Job Description:
• Build and maintain evaluation frameworks for LLMs and generative AI systems tailored to public safety and intelligence use cases.
• Design guardrails and alignment strategies to minimize bias, toxicity, hallucinations, and other ethical risks in production workflows.
• Partner with AI engineers and data scientists to define online and offline evaluation metrics (e.g., model drifts, data drifts, factual accuracy, consistency, safety, interpretability).
• Implement continuous evaluation pipelines for AI models, integrated into CI/CD and production monitoring systems.
• Collaborate with stakeholders to stress test models against edge cases, adversarial prompts, and sensitive data scenarios.
• Research and integrate third-party evaluation frameworks and solutions; adapt them to our regulated, high-stakes environment.
• Work with product and customer-facing teams to ensure explainability, transparency, and auditability of AI outputs.
• Provide technical leadership in responsible AI practices, influencing standards across the organization.
• Contribute to DevOps/MLOps workflows for deployment, monitoring, and scaling of AI evaluation and guardrail systems (experience with Kubernetes is a plus).

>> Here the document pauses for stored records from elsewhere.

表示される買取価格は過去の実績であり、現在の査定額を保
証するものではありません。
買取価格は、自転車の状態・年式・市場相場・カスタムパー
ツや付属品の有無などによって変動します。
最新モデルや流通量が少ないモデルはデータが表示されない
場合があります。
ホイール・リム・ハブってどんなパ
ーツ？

• Document best practices and findings, and share knowledge across teams to foster a culture of responsible AI innovation.
Requirements:
• Bachelor's or Master's in Computer Science, Artificial Intelligence, Data Science, or related field.

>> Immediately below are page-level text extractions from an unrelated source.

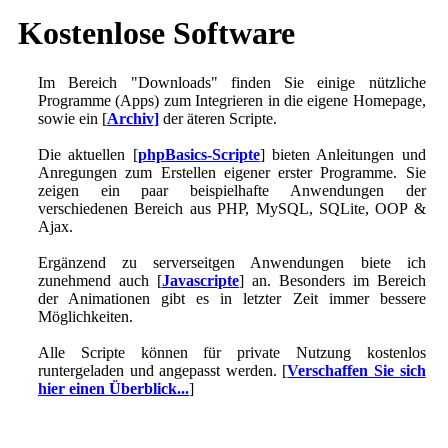
Kostenlose Software
Im Bereich "Downloads" finden Sie einige nützliche
Programme (Apps) zum Integrieren in die eigene Homepage,
sowie ein [
Archiv]
der äteren Scripte.
Die aktuellen [
phpBasics-Scripte
] bieten Anleitungen und
Anregungen zum Erstellen eigener erster Programme. Sie
zeigen ein paar beispielhafte Anwendungen der
verschiedenen Bereich aus PHP, MySQL, SQLite, OOP &
Ajax.
Ergänzend zu serverseitgen Anwendungen biete ich
zunehmend auch [
Javascripte
] an. Besonders im Bereich
der Animationen gibt es in letzter Zeit immer bessere
Möglichkeiten.
Alle Scripte können für private Nutzung kostenlos
runtergeladen und angepasst werden. [
Verschaffen Sie sich
hier einen Überblick...
]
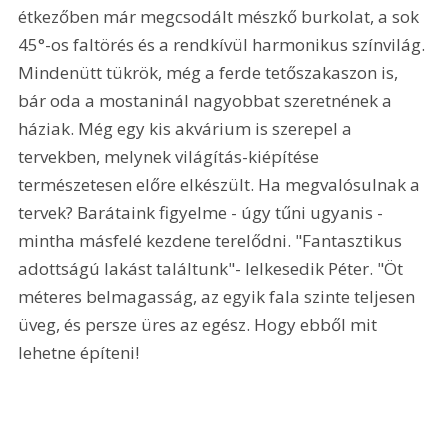
étkezőben már megcsodált mészkő burkolat, a sok 
45°-os faltörés és a rendkívül harmonikus színvilág. 
Mindenütt tükrök, még a ferde tetőszakaszon is, 
bár oda a mostaninál nagyobbat szeretnének a 
háziak. Még egy kis akvárium is szerepel a 
tervekben, melynek világítás-kiépítése 
természetesen előre elkészült. Ha megvalósulnak a 
tervek? Barátaink figyelme - úgy tűni ugyanis - 
mintha másfelé kezdene terelődni. "Fantasztikus 
adottságú lakást találtunk"- lelkesedik Péter. "Öt 
méteres belmagasság, az egyik fala szinte teljesen 
üveg, és persze üres az egész. Hogy ebből mit 
lehetne építeni!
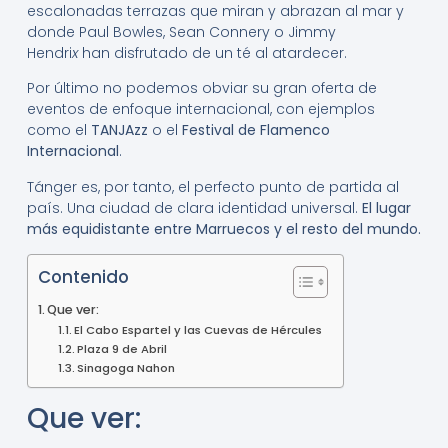
escalonadas terrazas que miran y abrazan al mar y
donde Paul Bowles, Sean Connery o Jimmy
Hendri
x
han disfrutado de un té al atardecer.
Por último no podemos obviar su gran oferta de
eventos de enfoque internacional, con ejemplos
como el
TANJAzz
o el
Festival de Flamenco
Internacional
.
Tánger es, por tanto, el perfecto punto de partida al
país. Una ciudad de clara identidad universal.
El lugar
más equidistante entre Marruecos y el resto del mundo.
Contenido
Que ver:
El Cabo Espartel y las Cuevas de Hércules
Plaza 9 de Abril
Sinagoga Nahon
Que ver:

• 3–5+ years of hands-on experience in ML/AI engineering, with at least 2 years working directly on LLM evaluation, QA, or safety.
• Strong familiarity with evaluation techniques for generative AI: human-in-the-loop evaluation, automated metrics, adversarial testing, red-teaming.
• Experience with bias detection, fairness approaches, and responsible AI design.
• Knowledge of LLM observability, monitoring, and guardrail frameworks e.g Langfuse, Langsmith
• Proficiency with Python and modern AI/ML/LLM/Agentic AI libraries (LangGraph, Strands Agents, Pydantic AI, LangChain, HuggingFace, PyTorch, LlamaIndex).
• Experience integrating evaluations into DevOps/MLOps pipelines, preferably with Kubernetes, Terraform, ArgoCD, or GitHub Actions.
• Understanding of cloud AI platforms (AWS, Azure) and deployment best practices.
• Strong problem-solving skills, with the ability to design practical evaluation systems for real-world, high-stakes scenarios.
• Excellent communication skills to translate technical risks and evaluation results into insights for both technical and non-technical stakeholders.
Benefits:
• 3 weeks of paid vacation – out the gate!!
• Competitive Salary.
• Generous medical, dental, and vision plans.
• Sick, and paid holidays are offered.